Atopic dermatitis (AD) is a chronic disease requiring regular follow-up. To increase access to dermatological care, online management of AD is being studied. However, a critical knowledge gap exists in determining AD patients' quality of life in direct-to-patient online models. In this study, we examined quality of life in AD patients managed through a direct-access online model.
We randomized 156 patients to receiving care through a direct-access online platform or in person. Patients were seen for six visits over 12 months. At each visit, the patients completed Dermatology Life Quality Index/Children's Dermatology Life Quality Index (DLQI/CDLQI), and Short Form (SF-12).
Between baseline and 12 months, the mean (standard deviation, SD) within-group difference in DLQI score in the online group was 4.1 (±2.3); for the in-person group, the within-group difference was 4.8 (±2.7). The mean (SD) within-group difference in CDLQI score in the online group was 4.7 (±2.8); for the in-person group, the within-group difference was 4.9 (±3.1). The mean (SD) within-group difference in physical component score (PCS) and mental component score (MCS) SF-12 scores in the online group was 6.5 (±3.8) and 8.6 (±4.3); for the in-person group, it was 6.8 (±3.2) and 9.1(±3.8), respectively. The difference in the change in DLQI, CDLQI, SF-12 PCS, and SF-12 MCS scores between the two groups was 0.72 (95% confidence interval [90% CI], -0.97 to 2.41), 0.23 (90% CI, -2.21 to 2.67), 0.34 (90% CI, -1.16 to 1.84), and 0.51 (90% CI, -1.11 to 2.13), respectively. All differences were contained within their equivalence margins.
Adult and pediatric AD patients receiving direct-access online care had equivalent quality of life outcomes as those see in person. The direct-access online model has the potential to increase access to care for patients with chronic skin diseases.

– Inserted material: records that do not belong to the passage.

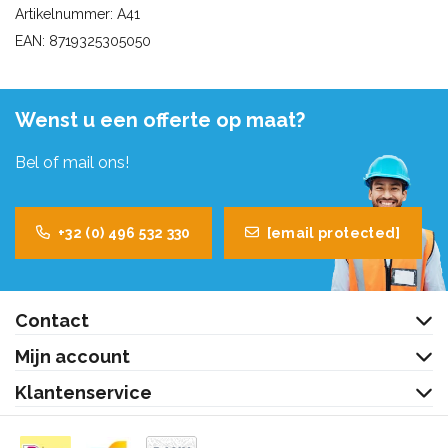
Artikelnummer: A41
EAN: 8719325305050
Wenst u een offerte op maat?
Bel of mail ons!
+32 (0) 496 532 330
[email protected]
Contact
Mijn account
Klantenservice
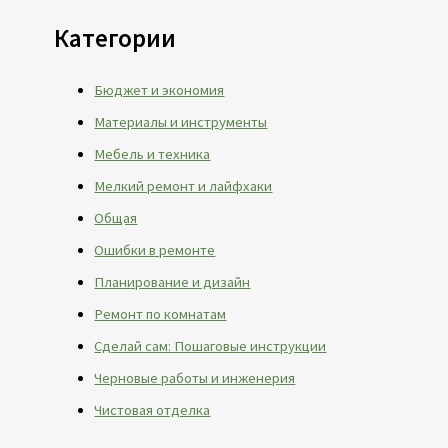
Категории
Бюджет и экономия
Материалы и инструменты
Мебель и техника
Мелкий ремонт и лайфхаки
Общая
Ошибки в ремонте
Планирование и дизайн
Ремонт по комнатам
Сделай сам: Пошаговые инструкции
Черновые работы и инженерия
Чистовая отделка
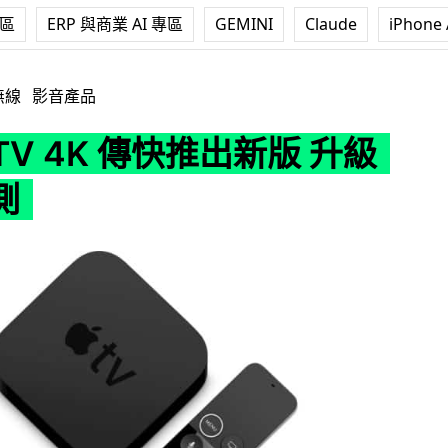
專區
ERP 與商業 AI 專區
GEMINI
Claude
iPhone 
 傳快推出新版 升級內容預測
無線
影音產品
e TV 4K 傳快推出新版 升級
測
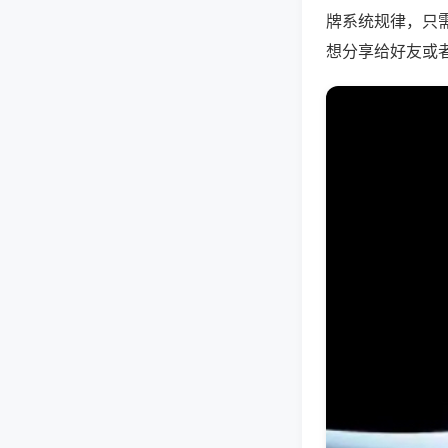
牌系统规律，只
想分享给好友或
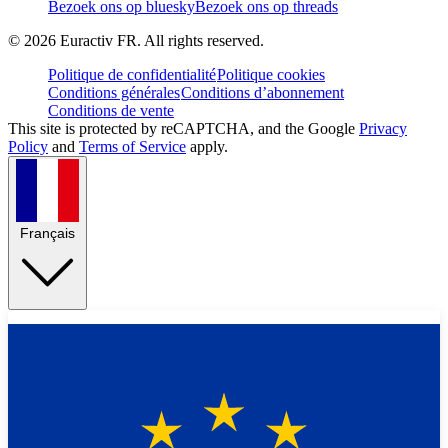
Bezoek ons op bluesky
Bezoek ons op threads
©
2026
Euractiv FR. All rights reserved.
Politique de confidentialité
Politique cookies
Conditions générales
Conditions d’abonnement
Conditions de vente
This site is protected by reCAPTCHA, and the Google
Privacy
Policy
and
Terms of Service
apply.
Français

特应性皮炎(AD)是一种需要定期随访的慢性疾病。为了增加获得皮肤科护理的机会,正在研究在线管理 AD。然而,在直接面向患者的在线模式中,确定 AD 患者生活质量方面存在一个关键的知识差距。在这项研究中,我们检查了通过直接访问在线模式管理的 AD 患者的生活质量。
我们将 156 名患者随机分配到通过直接访问在线平台或亲自接受护理。患者在 12 个月内接受了 6 次就诊。每次就诊时,患者都完成了皮肤病生活质量指数/儿童皮肤病生活质量指数(DLQI/CDLQI)和简短形式(SF-12)。

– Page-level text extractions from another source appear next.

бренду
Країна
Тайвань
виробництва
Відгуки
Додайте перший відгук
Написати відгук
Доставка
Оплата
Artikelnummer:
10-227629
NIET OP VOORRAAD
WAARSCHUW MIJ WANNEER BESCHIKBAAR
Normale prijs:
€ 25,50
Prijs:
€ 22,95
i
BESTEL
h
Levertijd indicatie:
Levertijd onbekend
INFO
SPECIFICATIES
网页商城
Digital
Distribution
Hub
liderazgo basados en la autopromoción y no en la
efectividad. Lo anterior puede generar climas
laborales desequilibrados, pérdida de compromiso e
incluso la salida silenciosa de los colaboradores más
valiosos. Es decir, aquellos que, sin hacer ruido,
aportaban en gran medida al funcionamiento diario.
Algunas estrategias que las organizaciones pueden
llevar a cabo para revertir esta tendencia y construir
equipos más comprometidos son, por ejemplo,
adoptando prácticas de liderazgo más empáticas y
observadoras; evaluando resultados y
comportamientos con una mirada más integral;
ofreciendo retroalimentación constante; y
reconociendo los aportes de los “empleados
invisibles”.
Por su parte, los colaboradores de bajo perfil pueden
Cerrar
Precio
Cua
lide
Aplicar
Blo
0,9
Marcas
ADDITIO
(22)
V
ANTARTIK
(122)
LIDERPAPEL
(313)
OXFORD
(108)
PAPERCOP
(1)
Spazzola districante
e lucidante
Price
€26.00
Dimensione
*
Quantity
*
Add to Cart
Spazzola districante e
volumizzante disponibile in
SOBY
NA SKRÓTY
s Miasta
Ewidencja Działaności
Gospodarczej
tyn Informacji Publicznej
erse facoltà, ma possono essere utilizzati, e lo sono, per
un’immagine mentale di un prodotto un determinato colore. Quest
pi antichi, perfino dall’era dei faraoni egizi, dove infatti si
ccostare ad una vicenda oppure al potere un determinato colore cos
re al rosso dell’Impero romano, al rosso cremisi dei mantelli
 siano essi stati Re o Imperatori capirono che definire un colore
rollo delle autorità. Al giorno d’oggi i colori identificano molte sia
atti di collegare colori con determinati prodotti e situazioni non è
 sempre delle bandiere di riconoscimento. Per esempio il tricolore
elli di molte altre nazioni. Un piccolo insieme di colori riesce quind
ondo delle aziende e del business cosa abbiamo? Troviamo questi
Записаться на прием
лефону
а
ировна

在基线和 12 个月之间,在线组的 DLQI 评分的组内差异平均值(标准差,SD)为 4.1(±2.3);在亲自组中,组内差异为 4.8(±2.7)。在线组的 CDLQI 评分的组内差异平均值(SD)为 4.7(±2.8);在亲自组中,组内差异为 4.9(±3.1)。在线组的 SF-12 物理成分评分(PCS)和心理成分评分(MCS)的组内差异平均值(SD)分别为 6.5(±3.8)和 8.6(±4.3);在亲自组中,它分别为 6.8(±3.2)和 9.1(±3.8)。两组之间 DLQI、CDLQI、SF-12 PCS 和 SF-12 MCS 评分变化的差异为 0.72(95%置信区间[90%CI],-0.97 至 2.41),0.23(90%CI,-2.21 至 2.67),0.34(90%CI,-1.16 至 1.84)和 0.51(90%CI,-1.11 至 2.13),分别。所有差异均在其等效范围内。
接受直接访问在线护理的成人和儿科 AD 患者的生活质量结果与亲自就诊的患者相当。直接访问在线模式有可能增加慢性皮肤病患者获得护理的机会。